API Response time refers to the overall duration taken by a system to provide a response to a API request. For instance, it represents the time elapsed between calling an API and receiving the resulting output, which can be in the form of XML, JSON, or other media types. Factors that influence the response time include network bandwidth, user volume, types and quantities of requests submitted, and the size of the requests.
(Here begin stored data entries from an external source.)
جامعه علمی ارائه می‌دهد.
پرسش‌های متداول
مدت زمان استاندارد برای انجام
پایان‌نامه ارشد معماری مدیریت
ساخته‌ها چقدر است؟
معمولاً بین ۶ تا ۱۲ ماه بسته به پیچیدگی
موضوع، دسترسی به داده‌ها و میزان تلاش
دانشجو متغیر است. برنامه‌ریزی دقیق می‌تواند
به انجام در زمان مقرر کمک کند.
Research indicates that websites with longer loading times experience higher bounce rates and tend to rank poorly on search engine result pages.

To enhance API response time, it is recommended to follow these steps:

Begin by measuring and monitoring the response times of your APIs, and establish alert systems. Conduct load, stress, and endurance testing when necessary.

If you are using a popular framework, data source, or content management platform, refer to their documentation for performance optimization best practices.

Implement the following recommended practices

  • Configure caching for faster data retrieval: If certain requests frequently yield the same response, caching the response can prevent excessive queries to the data source. Periodically expire the cached responses or force expiration when relevant data updates occur.
  • Eliminate unnecessary data from the response: Transmitting large amounts of data takes more time. By reducing the payload size sent from the server to the client device, you can minimize the waiting time for users. Pay special attention to small-sized responses for mobile devices. Utilize PATCH requests whenever appropriate.
  • Compress data: Compression can decrease the time it takes for a device to download data from the server since fewer bytes are being transmitted.
  • Ensure a faster and reliable network: Slow or unreliable networks directly impact API performance. Invest in the appropriate infrastructure to maintain the desired level of performance.
  • Implement pagination for large payloads: This approach significantly reduces the payload size, particularly for customers with extensive data histories.
  • Break down APIs into microservices: Divide a single monolithic API into multiple microservices, each handling specific module APIs to access and retrieve relevant data. This approach enables separate scaling based on demand.
  • Use connection pooling: Employ connection pooling to connect to the data source, as creating and closing database connections can consume considerable time.
  • Deploy auto-scaling: Utilize auto-scaling groups to deploy APIs, allowing them to scale between instances according to normal and peak usage periods throughout the day.